When you live in a city, you very rarely actually do the touristy things that city is famous for. I have never seen the Crown Jewels. I was a small child the last time we went to the Tower of London. And I must have looked at St Paul's dozens of times from across the river at Tate Modern and thought "I should really go back there". And so I did.
Yesterday, my friend Alex and I found ourselves inside one of Christopher Wren's most famous creations. Despite it being a sunny Saturday in August, it wasn't completely overwhelmed with people as I had feared it would be. It really is an awe-inspiring structure - vast, ornate, beautiful. The famous dome is huge, and massively high - it goes up to a top point of about a hundred metres inside. The ceilings are decorated in gold imagery, with the dome itself being painted with scenes from St Paul's life.
In this dome is the whispering gallery, so called because you are supposed to be able to whisper on one side and be able to hear it on the opposite side of the dome due to that damn pesky science stuff.

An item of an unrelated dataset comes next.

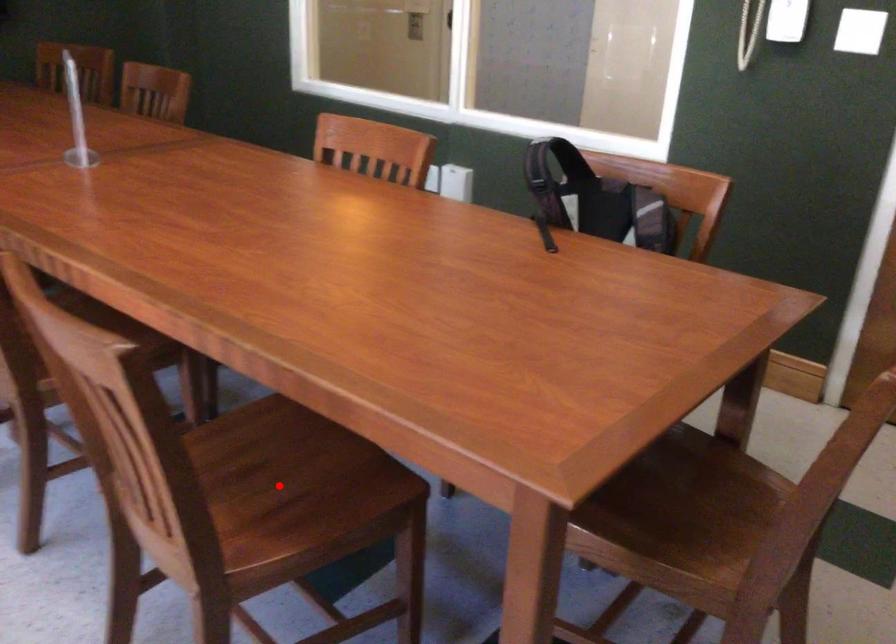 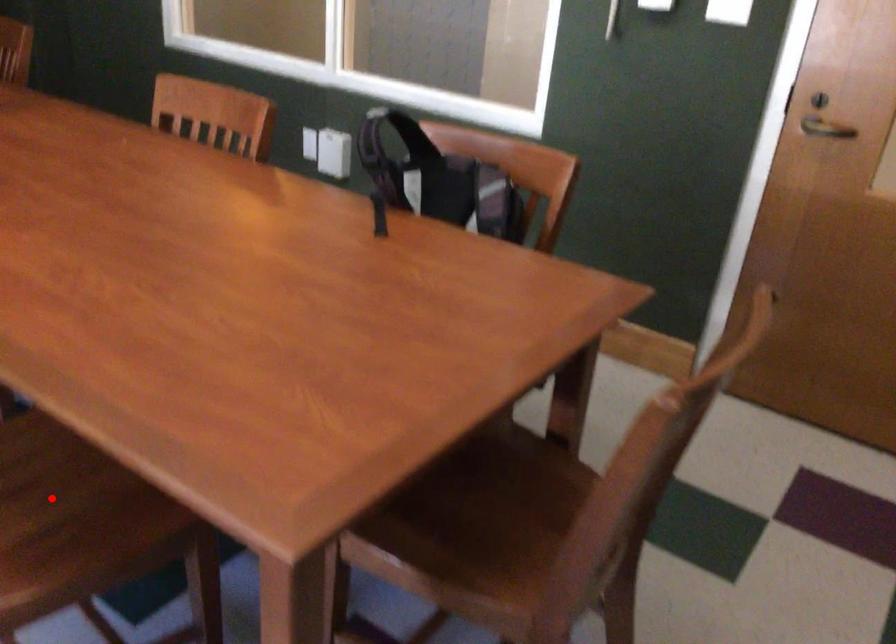 I am providing you with two images of the same scene from different viewpoints. A red point is marked on the first image and another point is marked on the second image. Do the highlighted points in image1 and image2 indicate the same real-world spot?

We couldn't really try this out for a couple of reasons - it was already quite noisy up there and the sweaty palms that Alex was experiencing weren't from being in a highly religious space, but a small amount of vertigo that I didn't know about before. We then climbed up to the external viewing platform of the Stone Gallery at around fifty metres up and then continued our climb to the smaller external viewing platform of the Golden Gallery at around eighty metres up. From here, you could see the Crystal Palace television aerial and Wembley Stadium in the distance, and there were spectacular views of the City and the South Bank - wonderful stuff.
There was only really one negative aspect to our visit - the fact that you were not allowed to take photos, even without a flash, and the officious and humourless way this was enforced by the stewards. Yes, they're probably dealing with more idiots every day than you or I could possibly imagine, but they were just so dour and severe when telling us off that they made me a little bit angry. A certain type of Christian that doesn't act in a particularly 'Christian' way.
Anyway, all in all it was completely worth it, especially as Alex lied and got us in on student rates. We are most definitely going to Hell for that one.